Corrales Ocular Innovation InstituteTM

Mission statement:

“To advance the art and science of ophthalmology through research and innovation”. We realize that graduating from medical school; specializing in ophthalmology; opening an office for treating and caring for patients was and is a very worthwhile and noble goal. Excellent patient care will always be our primary goal. However, those activities, alone, do not yield new devices and treatments to help patients. Only innovation from research advances medical treatment. This Institute does not perform non-innovative research such as reviews of the literature, reports of a series of operations, descriptions of diseases or cases, or quantification of former concepts. This Institute is, instead, dedicated to giving to patients and the medical profession new devices and treatments that will live beyond our doctors and their active years of practice.

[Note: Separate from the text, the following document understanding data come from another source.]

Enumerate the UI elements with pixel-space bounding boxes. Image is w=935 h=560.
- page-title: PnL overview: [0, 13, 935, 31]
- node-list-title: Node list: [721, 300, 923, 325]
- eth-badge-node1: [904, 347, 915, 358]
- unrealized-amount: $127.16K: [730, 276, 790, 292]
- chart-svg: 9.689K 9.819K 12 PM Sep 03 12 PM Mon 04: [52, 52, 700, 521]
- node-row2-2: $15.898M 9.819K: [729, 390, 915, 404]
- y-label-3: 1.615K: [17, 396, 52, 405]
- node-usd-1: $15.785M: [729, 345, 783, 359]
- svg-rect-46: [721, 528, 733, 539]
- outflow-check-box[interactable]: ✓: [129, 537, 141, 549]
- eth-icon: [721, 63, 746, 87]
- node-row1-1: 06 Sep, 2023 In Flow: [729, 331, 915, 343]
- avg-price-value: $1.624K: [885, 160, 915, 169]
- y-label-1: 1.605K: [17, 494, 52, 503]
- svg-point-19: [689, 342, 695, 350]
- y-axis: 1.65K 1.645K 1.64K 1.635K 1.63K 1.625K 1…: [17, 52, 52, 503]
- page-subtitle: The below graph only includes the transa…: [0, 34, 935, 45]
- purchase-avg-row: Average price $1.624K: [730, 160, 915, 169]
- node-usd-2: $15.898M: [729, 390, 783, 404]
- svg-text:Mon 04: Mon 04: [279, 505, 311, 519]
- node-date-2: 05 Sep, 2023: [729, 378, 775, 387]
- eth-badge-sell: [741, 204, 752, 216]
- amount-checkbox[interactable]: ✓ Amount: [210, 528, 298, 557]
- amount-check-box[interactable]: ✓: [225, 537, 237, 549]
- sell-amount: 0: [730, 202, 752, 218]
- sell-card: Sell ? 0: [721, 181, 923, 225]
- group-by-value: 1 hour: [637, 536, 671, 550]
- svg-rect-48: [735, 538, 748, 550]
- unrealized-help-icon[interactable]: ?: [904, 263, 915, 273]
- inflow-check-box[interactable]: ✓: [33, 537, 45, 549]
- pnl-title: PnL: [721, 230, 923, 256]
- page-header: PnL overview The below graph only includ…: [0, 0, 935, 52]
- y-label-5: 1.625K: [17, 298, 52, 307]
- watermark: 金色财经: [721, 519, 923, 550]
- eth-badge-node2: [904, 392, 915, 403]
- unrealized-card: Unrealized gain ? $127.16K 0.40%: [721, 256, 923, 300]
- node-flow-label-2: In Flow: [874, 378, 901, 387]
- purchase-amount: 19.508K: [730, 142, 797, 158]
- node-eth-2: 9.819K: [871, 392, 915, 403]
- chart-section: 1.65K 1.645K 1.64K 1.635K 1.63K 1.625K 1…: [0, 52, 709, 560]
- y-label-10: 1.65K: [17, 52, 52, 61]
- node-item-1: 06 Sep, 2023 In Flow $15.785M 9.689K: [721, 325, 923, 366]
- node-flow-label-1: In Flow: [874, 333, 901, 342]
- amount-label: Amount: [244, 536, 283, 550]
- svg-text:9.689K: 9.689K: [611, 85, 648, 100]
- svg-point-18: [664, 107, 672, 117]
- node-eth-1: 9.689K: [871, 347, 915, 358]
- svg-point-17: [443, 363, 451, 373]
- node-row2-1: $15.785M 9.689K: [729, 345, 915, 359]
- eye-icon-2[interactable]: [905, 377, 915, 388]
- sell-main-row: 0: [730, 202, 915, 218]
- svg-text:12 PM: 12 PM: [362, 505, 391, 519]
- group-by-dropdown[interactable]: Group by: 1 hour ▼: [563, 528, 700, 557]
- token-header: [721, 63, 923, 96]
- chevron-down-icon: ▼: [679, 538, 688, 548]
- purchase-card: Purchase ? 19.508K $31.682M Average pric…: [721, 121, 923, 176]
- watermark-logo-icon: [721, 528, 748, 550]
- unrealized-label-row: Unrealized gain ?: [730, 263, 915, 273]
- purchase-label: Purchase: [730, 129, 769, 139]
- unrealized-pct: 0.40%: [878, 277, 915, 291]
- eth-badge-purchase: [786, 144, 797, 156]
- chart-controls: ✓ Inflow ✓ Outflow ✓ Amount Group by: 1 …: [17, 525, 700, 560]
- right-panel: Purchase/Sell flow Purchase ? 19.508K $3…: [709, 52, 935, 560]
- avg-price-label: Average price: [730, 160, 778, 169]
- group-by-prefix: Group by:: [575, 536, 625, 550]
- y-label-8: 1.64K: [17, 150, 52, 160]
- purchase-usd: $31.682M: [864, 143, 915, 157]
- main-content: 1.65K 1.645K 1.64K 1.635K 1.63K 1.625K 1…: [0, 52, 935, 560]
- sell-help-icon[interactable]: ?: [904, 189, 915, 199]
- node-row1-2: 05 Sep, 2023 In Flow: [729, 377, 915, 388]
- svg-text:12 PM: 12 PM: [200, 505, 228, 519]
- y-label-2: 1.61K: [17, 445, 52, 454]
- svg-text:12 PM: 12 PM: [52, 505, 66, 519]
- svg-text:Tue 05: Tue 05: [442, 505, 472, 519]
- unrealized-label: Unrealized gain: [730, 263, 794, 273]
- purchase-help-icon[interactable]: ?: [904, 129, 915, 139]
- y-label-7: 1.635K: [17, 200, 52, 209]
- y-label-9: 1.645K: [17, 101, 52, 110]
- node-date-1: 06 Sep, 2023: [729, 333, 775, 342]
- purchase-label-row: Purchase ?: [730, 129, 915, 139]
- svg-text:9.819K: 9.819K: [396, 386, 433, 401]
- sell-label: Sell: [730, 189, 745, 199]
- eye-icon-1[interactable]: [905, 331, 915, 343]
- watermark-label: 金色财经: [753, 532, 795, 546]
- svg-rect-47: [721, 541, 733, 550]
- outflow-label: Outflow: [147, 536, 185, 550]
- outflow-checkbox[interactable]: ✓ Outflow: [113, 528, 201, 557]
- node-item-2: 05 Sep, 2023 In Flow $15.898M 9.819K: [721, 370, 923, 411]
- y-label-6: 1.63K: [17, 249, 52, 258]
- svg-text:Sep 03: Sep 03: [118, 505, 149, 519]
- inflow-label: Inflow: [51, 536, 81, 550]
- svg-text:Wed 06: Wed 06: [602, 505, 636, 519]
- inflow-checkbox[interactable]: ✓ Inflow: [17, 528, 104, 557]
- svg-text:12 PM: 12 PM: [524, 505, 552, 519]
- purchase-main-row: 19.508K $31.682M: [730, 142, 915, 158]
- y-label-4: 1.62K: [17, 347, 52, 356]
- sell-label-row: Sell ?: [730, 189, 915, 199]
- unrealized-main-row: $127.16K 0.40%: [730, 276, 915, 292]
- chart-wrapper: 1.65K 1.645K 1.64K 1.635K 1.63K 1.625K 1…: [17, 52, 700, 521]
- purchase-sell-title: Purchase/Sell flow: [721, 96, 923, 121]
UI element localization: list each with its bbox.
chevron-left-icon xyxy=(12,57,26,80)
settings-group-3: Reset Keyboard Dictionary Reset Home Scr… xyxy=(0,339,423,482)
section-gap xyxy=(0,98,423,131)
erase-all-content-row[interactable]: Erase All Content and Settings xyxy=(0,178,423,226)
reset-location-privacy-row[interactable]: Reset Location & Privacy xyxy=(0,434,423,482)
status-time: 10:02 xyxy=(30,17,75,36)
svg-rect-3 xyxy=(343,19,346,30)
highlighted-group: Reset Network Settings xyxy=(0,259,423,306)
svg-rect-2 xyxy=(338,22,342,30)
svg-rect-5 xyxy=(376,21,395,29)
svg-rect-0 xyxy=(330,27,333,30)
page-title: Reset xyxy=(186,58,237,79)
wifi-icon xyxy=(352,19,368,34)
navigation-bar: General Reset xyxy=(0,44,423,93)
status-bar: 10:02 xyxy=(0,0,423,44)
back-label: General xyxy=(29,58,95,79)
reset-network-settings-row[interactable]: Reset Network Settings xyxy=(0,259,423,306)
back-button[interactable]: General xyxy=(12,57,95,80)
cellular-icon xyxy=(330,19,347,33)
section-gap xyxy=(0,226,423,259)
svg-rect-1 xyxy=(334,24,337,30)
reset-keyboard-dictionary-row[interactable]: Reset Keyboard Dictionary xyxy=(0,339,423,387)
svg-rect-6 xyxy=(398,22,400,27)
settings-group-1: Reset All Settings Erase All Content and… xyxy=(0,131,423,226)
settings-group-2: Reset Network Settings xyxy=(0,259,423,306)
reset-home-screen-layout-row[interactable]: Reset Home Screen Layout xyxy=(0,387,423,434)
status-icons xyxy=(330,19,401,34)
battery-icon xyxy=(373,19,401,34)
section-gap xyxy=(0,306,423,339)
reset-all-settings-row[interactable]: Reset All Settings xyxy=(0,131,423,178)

Gustavo Corrales, M.D. Founder, Medical Director

At the University of Pittsburg and New York Eye Institute he had advanced training in complex cataracts, corneal transplantation, and pterygium surgery. His research interests include developing pterygium surgery instruments, glaucoma, visual fields, and dry eye disease.

Diana Salazar Vega, M.D. Fellowship Trained Glaucoma Specialist

At the University of California at Los Angeles and at the University of Michigan she did outstanding research in visual field progression, outflow mechanism of glaucoma, and micro-glaucoma surgery.

John Karickhoff, M.D. Director of Research

Through extensive research, he is perhaps the only ophthalmologist to have produced a significant contribution or an innovation for each of the 14 anatomical parts of the eye.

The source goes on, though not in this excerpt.